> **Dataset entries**
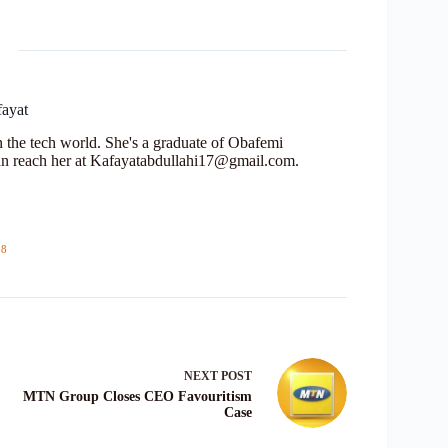
fayat
in the tech world. She's a graduate of Obafemi
n reach her at Kafayatabdullahi17@gmail.com.
18
NEXT
POST
MTN Group Closes CEO Favouritism
Case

> **Work instruction**
Every line from the one containing "n reach her at Kafayatabdullahi17@gmail.com." through the end of the data must be repeated exactly, and no other line.

> **Solution**
n reach her at Kafayatabdullahi17@gmail.com.
18
NEXT
POST
MTN Group Closes CEO Favouritism
Case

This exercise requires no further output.